"""

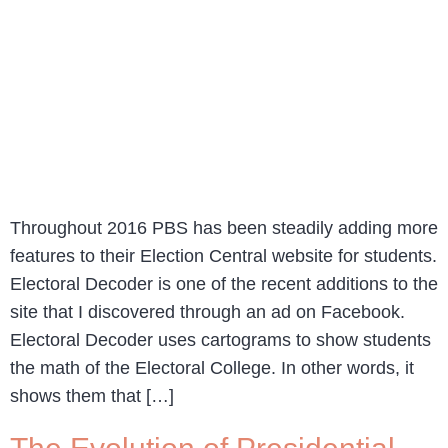
Throughout 2016 PBS has been steadily adding more
features to their Election Central website for students.
Electoral Decoder is one of the recent additions to the
site that I discovered through an ad on Facebook.
Electoral Decoder uses cartograms to show students
the math of the Electoral College. In other words, it
shows them that […]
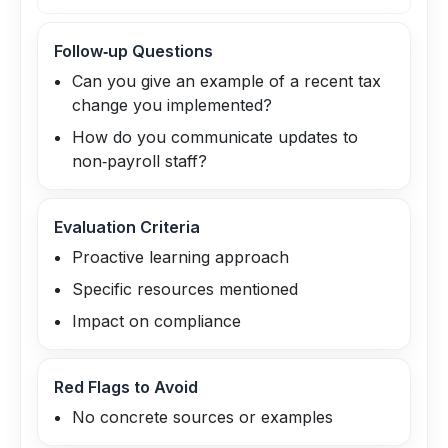
Follow‑up Questions
Can you give an example of a recent tax
change you implemented?
How do you communicate updates to
non‑payroll staff?
Evaluation Criteria
Proactive learning approach
Specific resources mentioned
Impact on compliance
Red Flags to Avoid
No concrete sources or examples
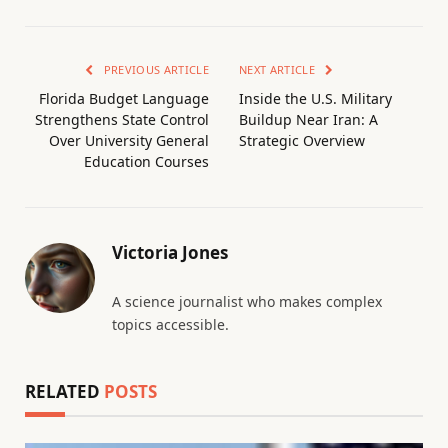
PREVIOUS ARTICLE
NEXT ARTICLE
Florida Budget Language
Inside the U.S. Military
Strengthens State Control
Buildup Near Iran: A
Over University General
Strategic Overview
Education Courses
Victoria Jones
A science journalist who makes complex
topics accessible.
RELATED
POSTS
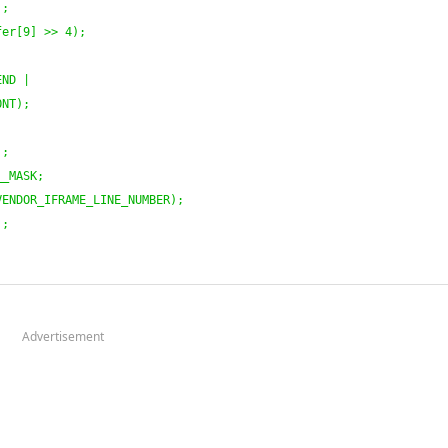
)
;
fer
[
9
]
 >> 
4
)
;
END |
ONT
)
;
)
;
__MASK;
VENDOR_IFRAME_LINE_NUMBER
)
;
)
;
Advertisement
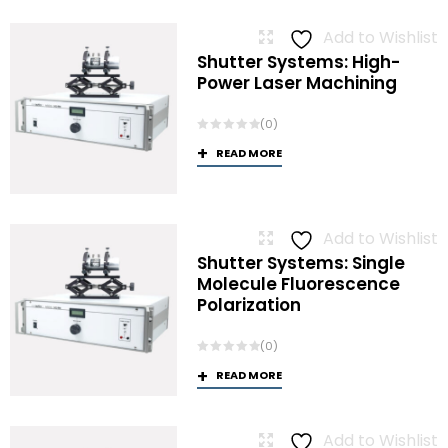
Add to Wishlist
Shutter Systems: High-
Power Laser Machining
(0)
READ MORE
Add to Wishlist
Shutter Systems: Single
Molecule Fluorescence
Polarization
(0)
READ MORE
Add to Wishlist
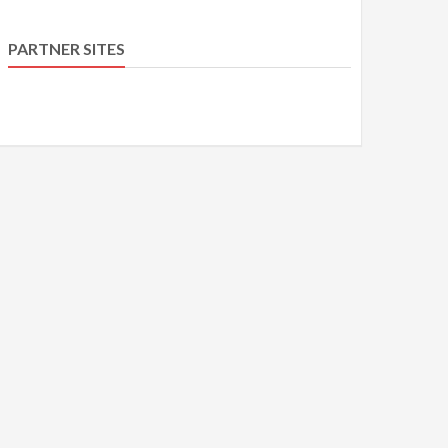
PARTNER SITES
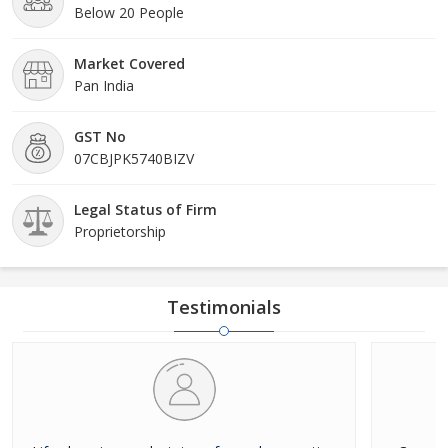
Below 20 People
Market Covered
Pan India
GST No
07CBJPK5740BIZV
Legal Status of Firm
Proprietorship
Testimonials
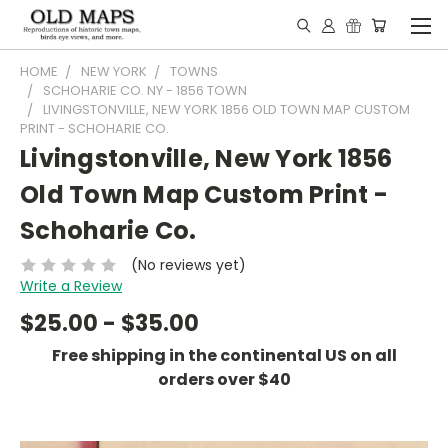
HOME
NEW YORK
TOWNS
SCHOHARIE CO. NY - 1856 TOWN
LIVINGSTONVILLE, NEW YORK 1856 OLD TOWN MAP CUSTOM
PRINT - SCHOHARIE CO.
Livingstonville, New York 1856
Old Town Map Custom Print -
Schoharie Co.
(No reviews yet)
Write a Review
$25.00 - $35.00
Free shipping in the continental US on all
orders over $40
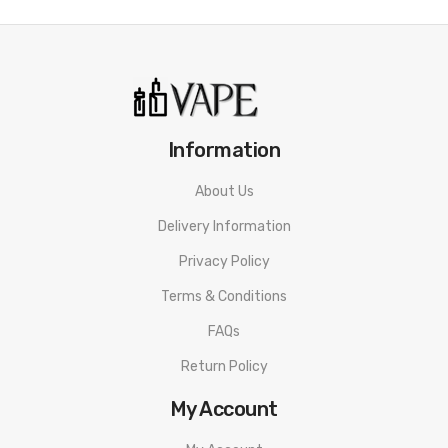
Information
About Us
Delivery Information
Privacy Policy
Terms & Conditions
FAQs
Return Policy
My Account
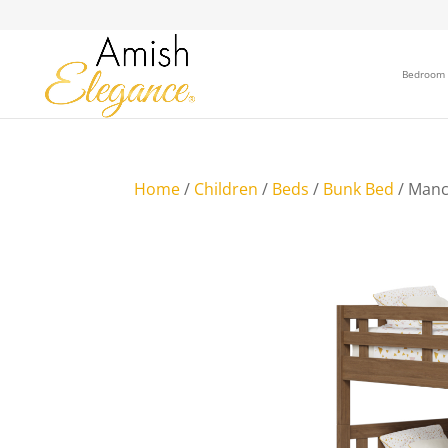
Bedroom
Home
/
Children
/
Beds
/
Bunk Bed
/ Manc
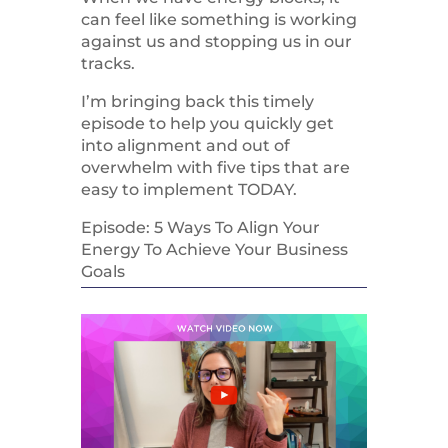
can feel like something is working
against us and stopping us in our
tracks.
I’m bringing back this timely
episode to help you quickly get
into alignment and out of
overwhelm with five tips that are
easy to implement TODAY.
Episode: 5 Ways To Align Your
Energy To Achieve Your Business
Goals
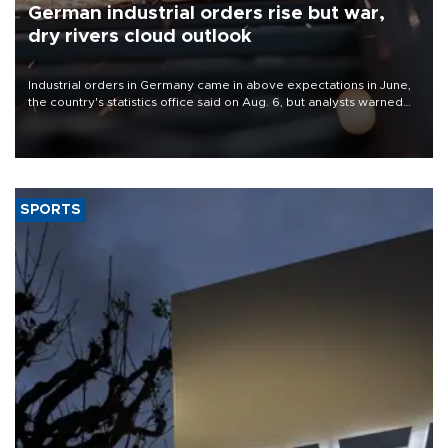
German industrial orders rise but war,
dry rivers cloud outlook
Industrial orders in Germany came in above expectations in June,
the country's statistics office said on Aug. 6, but analysts warned
that rivers running dry and the Mideast war could spell trouble.
SPORTS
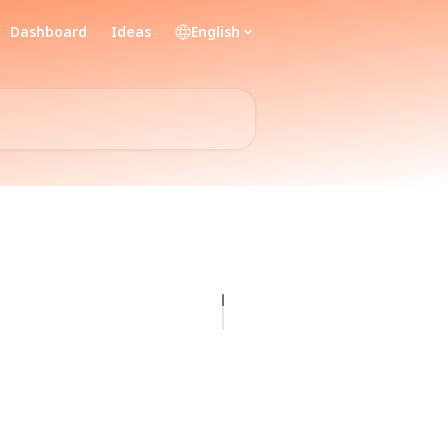
Dashboard
Ideas
English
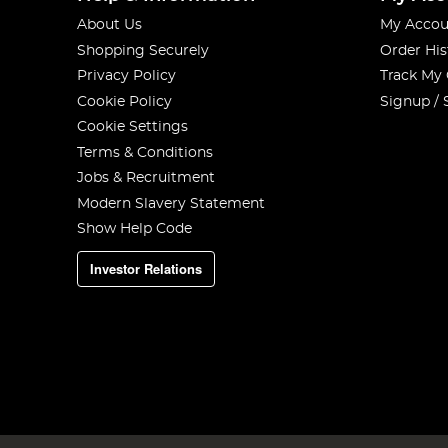
About Us
My Accou
Shopping Securely
Order His
Privacy Policy
Track My
Cookie Policy
Signup / 
Cookie Settings
Terms & Conditions
Jobs & Recruitment
Modern Slavery Statement
Show Help Code
Investor Relations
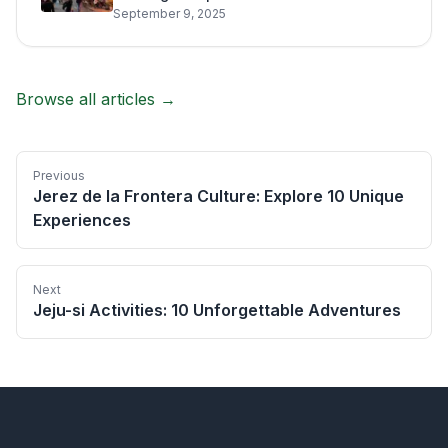
September 9, 2025
Browse all articles →
Previous
Jerez de la Frontera Culture: Explore 10 Unique
Experiences
Next
Jeju-si Activities: 10 Unforgettable Adventures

"""

DIRECTIONS: Output everything in the records above word for word, but not the pictures.

ANSWER AREA:
Throughout 2016 PBS has been steadily adding more
features to their Election Central website for students.
Electoral Decoder is one of the recent additions to the
site that I discovered through an ad on Facebook.
Electoral Decoder uses cartograms to show students
the math of the Electoral College. In other words, it
shows them that […]
Follow‑up Questions
Can you give an example of a recent tax
change you implemented?
How do you communicate updates to
non‑payroll staff?
Evaluation Criteria
Proactive learning approach
Specific resources mentioned
Impact on compliance
Red Flags to Avoid
No concrete sources or examples
PREVIOUS ARTICLE
NEXT ARTICLE
Florida Budget Language
Inside the U.S. Military
Strengthens State Control
Buildup Near Iran: A
Over University General
Strategic Overview
Education Courses
Victoria Jones
A science journalist who makes complex
topics accessible.
RELATED
POSTS
)
;
fer
[
9
]
 >> 
4
)
;
END |
ONT
)
;
)
;
__MASK;
VENDOR_IFRAME_LINE_NUMBER
)
;
)
;
Advertisement
Add to Wishlist
Shutter Systems: High-
Power Laser Machining
(0)
READ MORE
Add to Wishlist
Shutter Systems: Single
Molecule Fluorescence
Polarization
(0)
READ MORE
Add to Wishlist
PARTNER SITES
Below 20 People
Market Covered
Pan India
GST No
07CBJPK5740BIZV
Legal Status of Firm
Proprietorship
Testimonials
HOME
NEW YORK
TOWNS
SCHOHARIE CO. NY - 1856 TOWN
LIVINGSTONVILLE, NEW YORK 1856 OLD TOWN MAP CUSTOM
PRINT - SCHOHARIE CO.
Livingstonville, New York 1856
Old Town Map Custom Print -
Schoharie Co.
(No reviews yet)
Write a Review
$25.00 - $35.00
Free shipping in the continental US on all
orders over $40
Information
About Us
Delivery Information
Privacy Policy
Terms & Conditions
FAQs
Return Policy
My Account
Bedroom
Home
/
Children
/
Beds
/
Bunk Bed
/ Manc
can feel like something is working
against us and stopping us in our
tracks.
I’m bringing back this timely
episode to help you quickly get
into alignment and out of
overwhelm with five tips that are
easy to implement TODAY.
Episode: 5 Ways To Align Your
Energy To Achieve Your Business
Goals
German industrial orders rise but war,
dry rivers cloud outlook
Industrial orders in Germany came in above expectations in June,
the country's statistics office said on Aug. 6, but analysts warned
that rivers running dry and the Mideast war could spell trouble.
SPORTS
Dashboard
Ideas
English
About Us
My Accou
Shopping Securely
Order His
Privacy Policy
Track My
Cookie Policy
Signup / 
Cookie Settings
Terms & Conditions
Jobs & Recruitment
Modern Slavery Statement
Show Help Code
Investor Relations
September 9, 2025
Browse all articles →
Previous
Jerez de la Frontera Culture: Explore 10 Unique
Experiences
Next
Jeju-si Activities: 10 Unforgettable Adventures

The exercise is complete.